Protein translocation channel of mitochondrial inner membrane and matrix-exposed import motor communicate via two-domain coupling protein
- Ludwig-Maximilians-Universität, Germany
Figures
Figure 1 with 1 supplement
The function of Tim44 can be rescued by its two domains expressed in trans but not by either of the domains alone.
(A) Schematic representation of Tim44 domain structure (numbering according to yeast Tim44 sequence). pre. - presequence (B and C) A haploid yeast deletion strain of TIM44 carrying the wild-type copy of TIM44 on a URA plasmid was transformed with centromeric plasmids carrying indicated constructs of Tim44 under control of endogenous promoter and 3'UTR. Cells were plated on medium containing 5-fluoroorotic acid and incubated at 30°C. The plasmid carrying wild-type Tim44 and an empty plasmid were used as positive and negative controls, respectively. (D) Total cell extracts of wild-type yeast cells transformed with plasmids coding for indicated Tim44 constructs under GPD promoter were analysed by SDS–PAGE and immunoblotting against depicted antibodies. *, ** and *** - protein bands detected with antibodies raised against full-length Tim44.

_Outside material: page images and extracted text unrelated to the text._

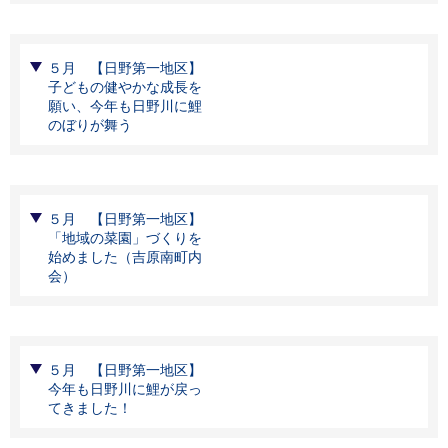
５月 【日野第一地区】
子どもの健やかな成長を
願い、今年も日野川に鯉
のぼりが舞う
５月 【日野第一地区】
「地域の菜園」づくりを
始めました（吉原南町内
会）
５月 【日野第一地区】
今年も日野川に鯉が戻っ
てきました！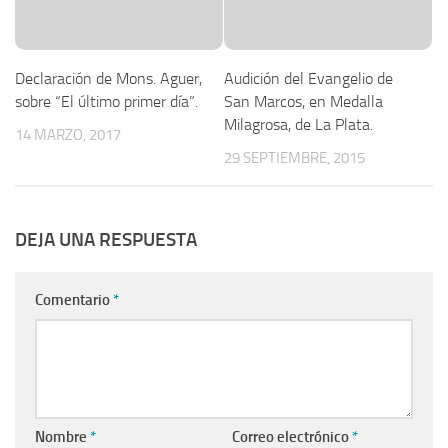
Declaración de Mons. Aguer,
Audición del Evangelio de
sobre “El último primer día”.
San Marcos, en Medalla
Milagrosa, de La Plata.
14 MARZO, 2017
29 SEPTIEMBRE, 2015
DEJA UNA RESPUESTA
Comentario
*
Nombre
*
Correo electrónico
*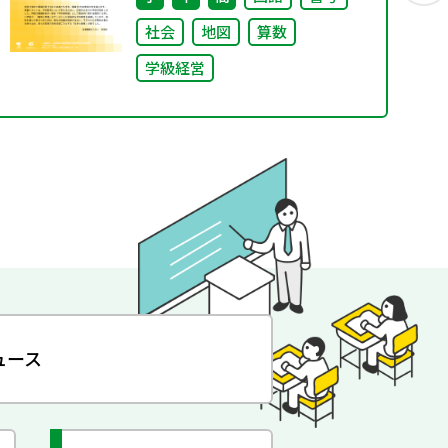
社会
地図
算数
学級経営
ュース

Figure 1—figure supplement 1
Two domains of Tim44 do not interact stably with each other.
(A) Purified His6-Tim44(43–263) was incubated with purified Tim44(211–431) either in low-salt (20 mM Tris/HCl, 50 mM NaCl, 10 mM imidazole, pH 8.0) or high-salt buffer (20 mM Tris/HCl, 300 mM NaCl, 10 mM imidazole, pH 8.0) for 5 min at 25°C. The NiNTA-agarose beads were added and the mixture gently rolled for 30 min at 4°C. After three washing steps with the same buffer, bound proteins were eluted with the buffer containing 300 mM imidazole. Total (T, 10%), flow-through (FT, 10%), and bound (B, 100%) fractions were analyzed by SDS–PAGE followed by Coomassie staining. (B) Mitochondria were isolated from yeast cells in which the function of the full-length Tim44 was rescued by coexpression of N- and C-terminal domains separately (N+C). In His9N+C mitochondria, the N-terminal domain contained an additional His9 tag. Mitochondria were solubilized with digitonin-containing buffer and incubated with NiNTA-agarose beads at 4°C. After three washing steps, proteins specifically bound to the beads were eluted with Laemmli buffer containing 300 mM imidazole. Total (T, 10%), flow-through (FT, 10%), and bound (B, 100%) fractions were analyzed by SDS–PAGE followed by imunoblotting using antibodies to Tim44.
Figure 2
N+C cells grow poorly, even on fermentable carbon source.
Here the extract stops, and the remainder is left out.